Your instructions: Copy without pictures. Please restate each line of the listing exactly.
--*--
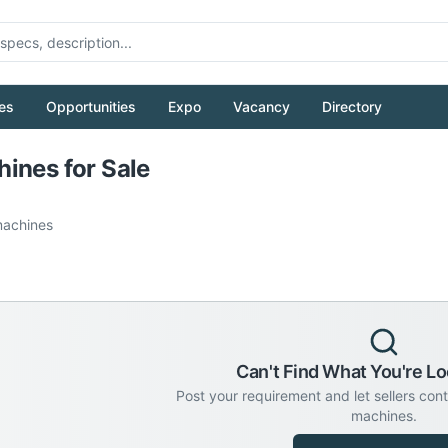
es
Opportunities
Expo
Vacancy
Directory
Pull to refresh
ines for Sale
achines
Can't Find What You're Lo
Post your requirement and let sellers con
machines.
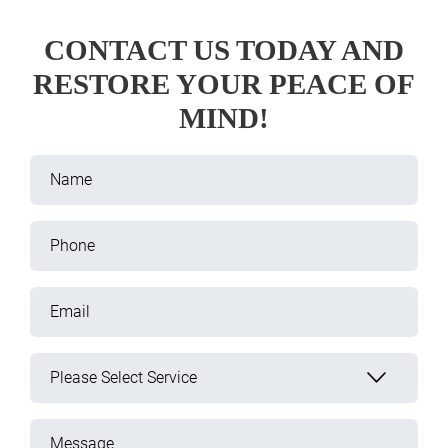
CONTACT US TODAY AND
RESTORE YOUR PEACE OF
MIND!
Name
Phone
Email
Please Select Service
Message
--*--
Written solution:
es
Opportunities
Expo
Vacancy
Directory
Pull to refresh
ines for Sale
achines
Can't Find What You're Lo
Post your requirement and let sellers con
machines.
CONTACT US TODAY AND
RESTORE YOUR PEACE OF
MIND!
Name
Phone
Email
Please Select Service
Message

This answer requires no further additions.